War has a way of testing abstract principles in all-too-concrete ways. It’s common to use the word “we” to indicate our belonging to a national or ethnic group. But the conditions under which we feel comfortable saying “we” may change, and the bonds of affiliation we feel may weaken or threaten to break. My Creative Director, Nikita Petrov, is Russian. In the wake of the war in Ukraine, he’s been asking some deep, difficult questions about those conditions and about those bonds.
How do we gauge our individual relationship to large-scale geopolitical concerns? We can’t lay the actions of government on the shoulders of the ordinary citizen. And yet, in a democracy, government action requires the implicit consent of the voters, and what are “the voters” except an aggregate of individual citizens? When things go wrong, as when, for example, the state engages in unprovoked military aggression, we may be angry not only at the military action itself but also at the fact “we” are the ones who did it, that it was done “in our name,” no matter how monstrous we find it. We feel, in some way, responsible.

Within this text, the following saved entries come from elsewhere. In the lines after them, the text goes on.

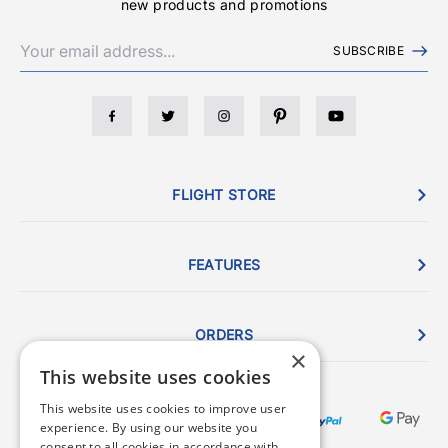
new products and promotions
SUBSCRIBE
FLIGHT STORE
FEATURES
ORDERS
×
This website uses cookies
This website uses cookies to improve user
experience. By using our website you
consent to all cookies in accordance with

One might think that undemocratic conditions would change things. Why should any citizen feel responsible for the actions of a government they never had a hand in legitimating? And yet, it turns out the matter isn’t so simple. In this excerpt from our recent conversation, Nikita and I work through the problem of responsibility under conditions of political repression. As he points out, it is difficult to know the “true” Russian attitude toward the invasion of Ukraine because the “Russian soul”—the character of the Russian people—has been obscured, existing almost entirely under more-or-less repressive conditions for a very long time. Without democratic expression, he suggests, we can’t truly know what it is Russians want. But he would very much like to find out, and so would I.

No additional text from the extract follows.